## WHAT TO PRODUCE
Leave out the pictures, and copy exactly the lines from the line with "At what (x,y)" through the last line of the data below.

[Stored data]
= Beginning of Section =

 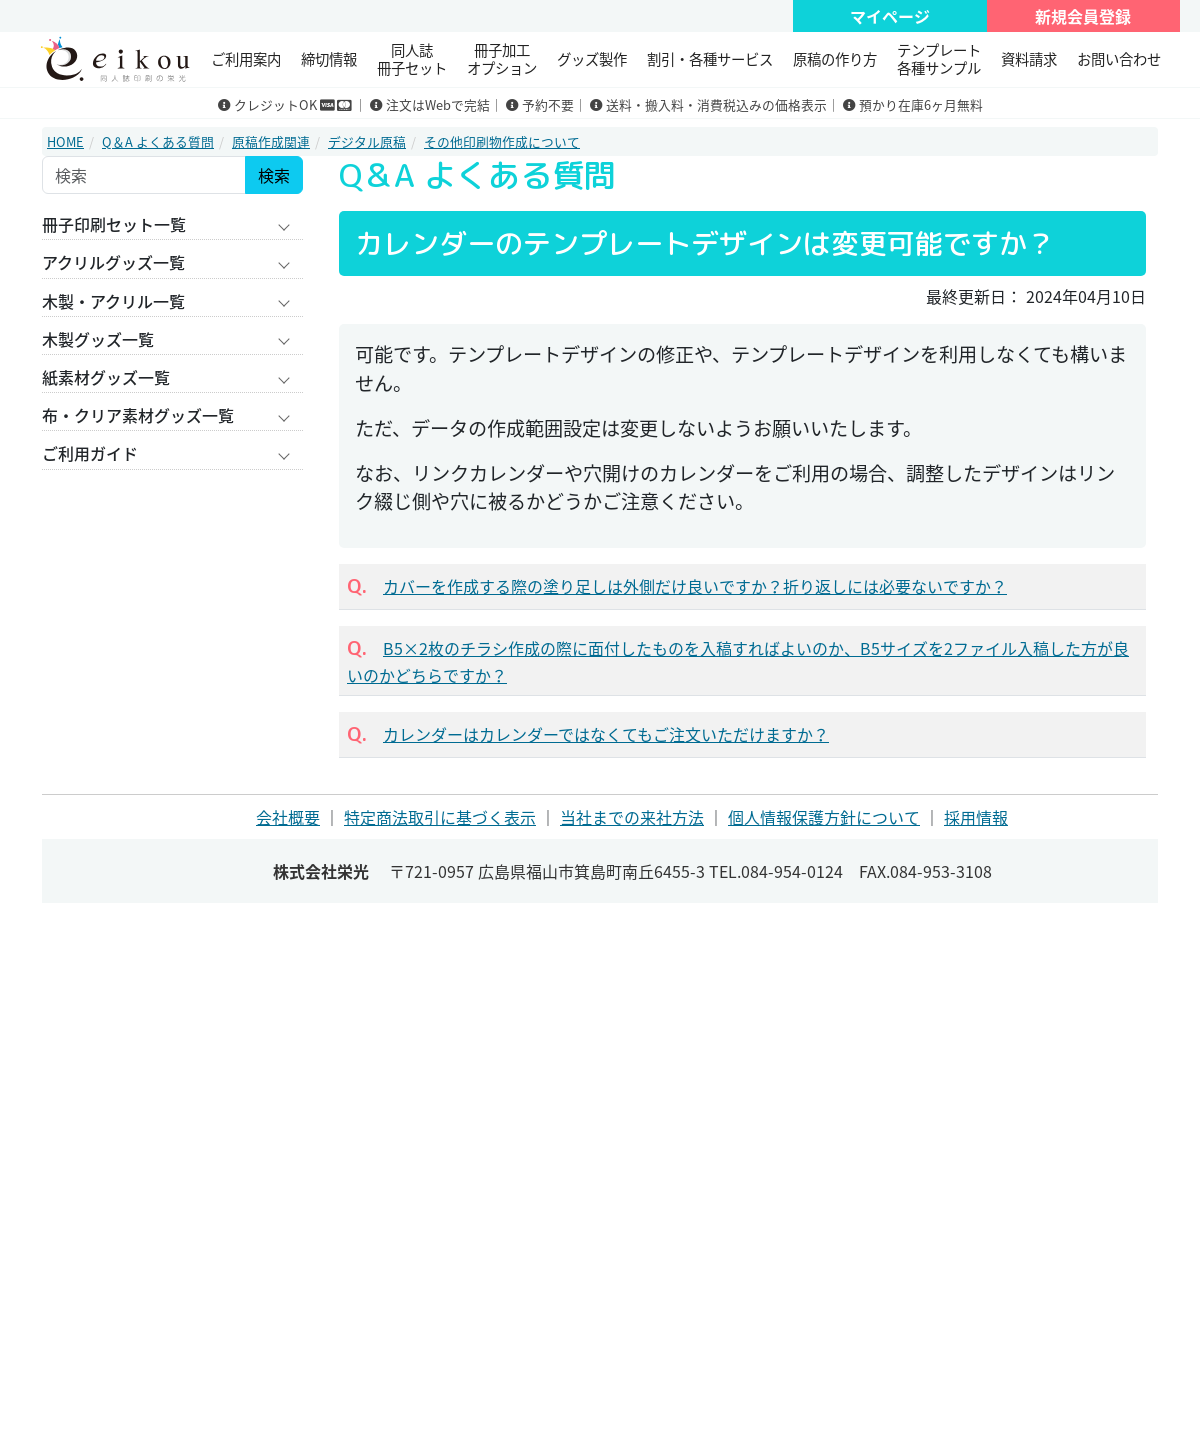 What do you see at coordinates (1029, 59) in the screenshot?
I see `資料請求` at bounding box center [1029, 59].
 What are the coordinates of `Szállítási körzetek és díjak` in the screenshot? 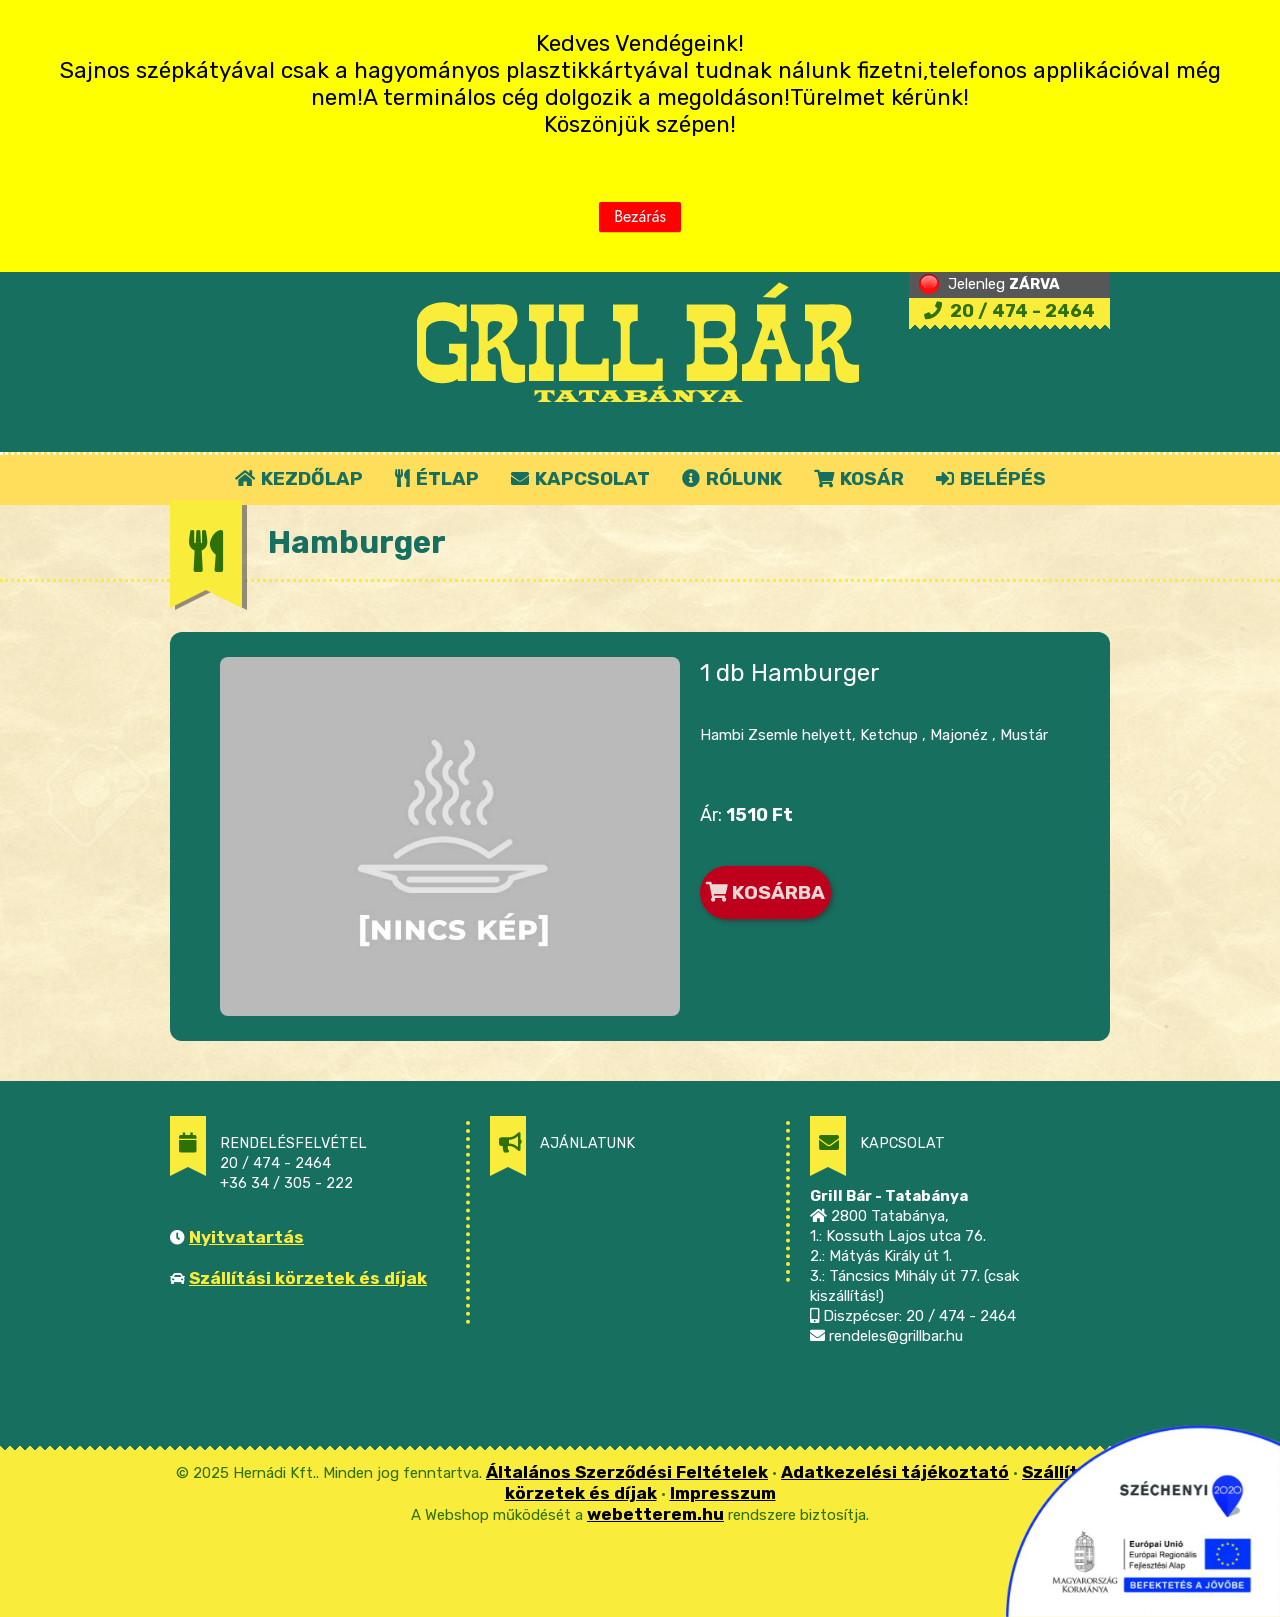 It's located at (308, 1278).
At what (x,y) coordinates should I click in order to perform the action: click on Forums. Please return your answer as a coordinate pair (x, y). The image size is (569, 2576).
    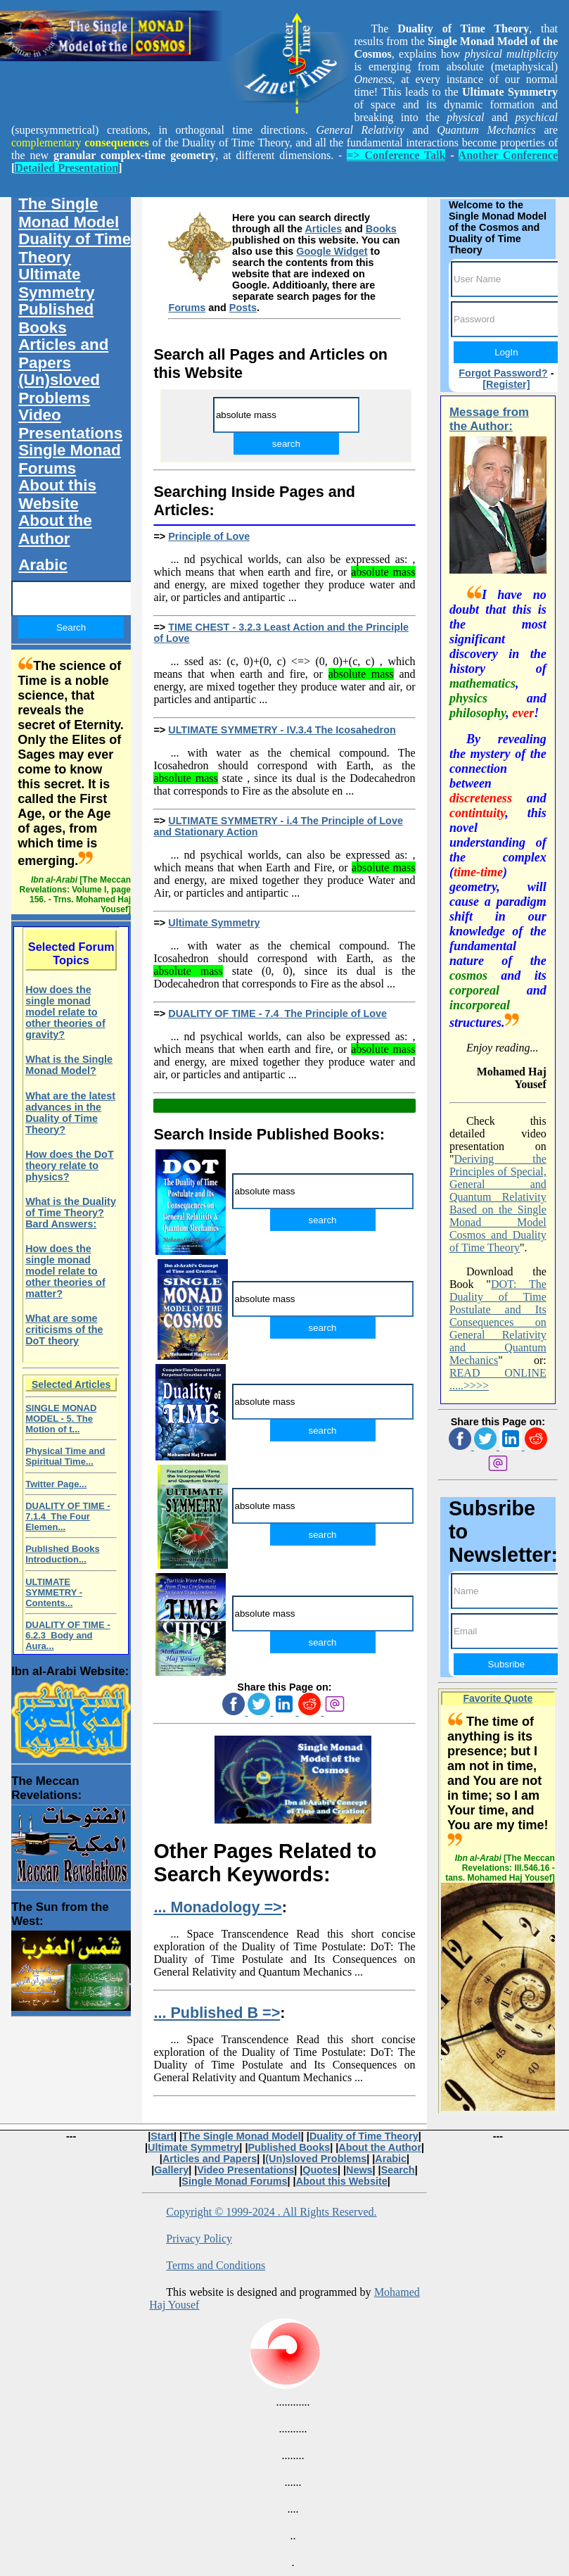
    Looking at the image, I should click on (186, 307).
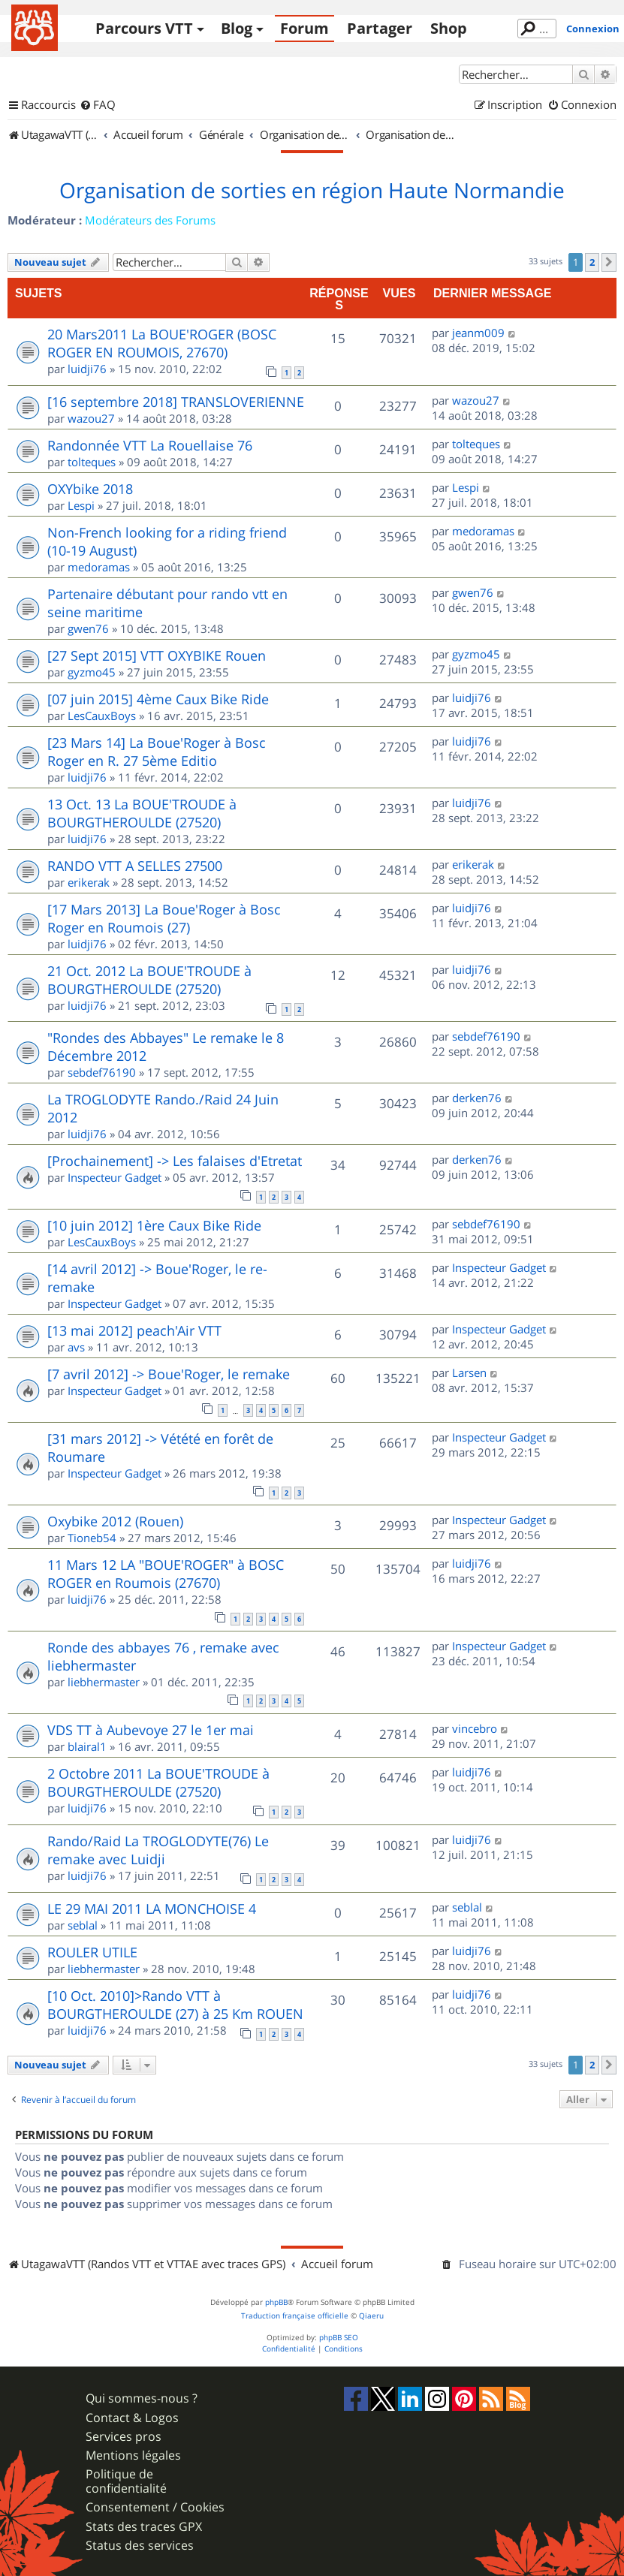 This screenshot has height=2576, width=624. I want to click on 20 Mars2011 La BOUE'ROGER (BOSC ROGER EN ROUMOIS, 27670), so click(161, 343).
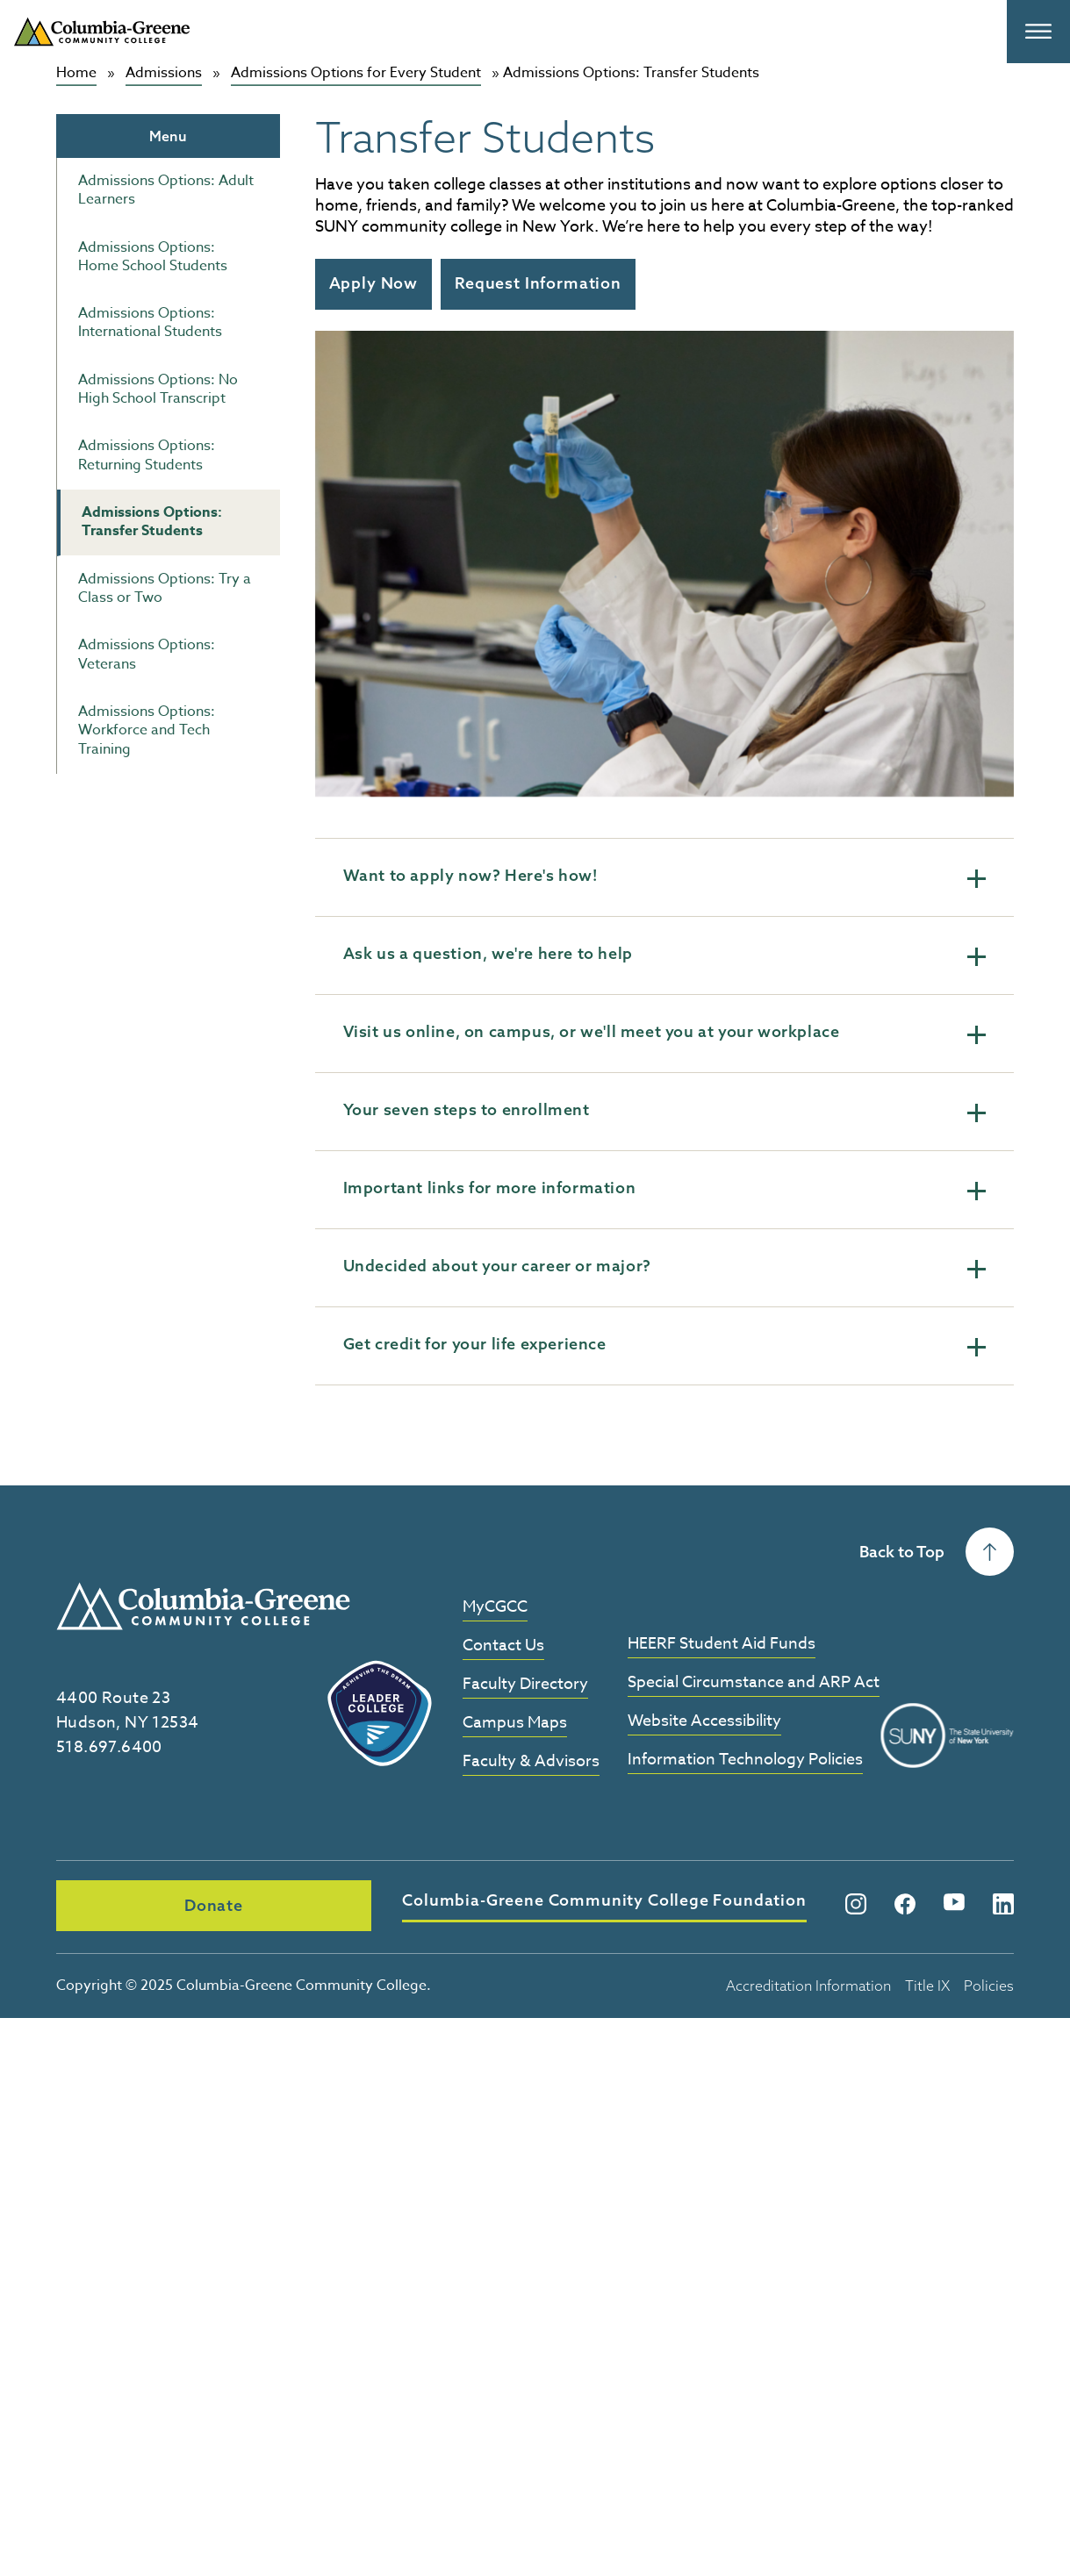 Image resolution: width=1070 pixels, height=2576 pixels. I want to click on Faculty Directory, so click(525, 1685).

= End of Section =

## ANSWER AREA
At what (x,y) coordinates should I click in order to perform the action: click on Forums. Please return your answer as a coordinate pair (x, y). The image size is (569, 2576).
    Looking at the image, I should click on (186, 307).
 This screenshot has height=2576, width=624. I want to click on 20 Mars2011 La BOUE'ROGER (BOSC ROGER EN ROUMOIS, 27670), so click(161, 343).
 Image resolution: width=1070 pixels, height=2576 pixels. I want to click on Faculty Directory, so click(525, 1685).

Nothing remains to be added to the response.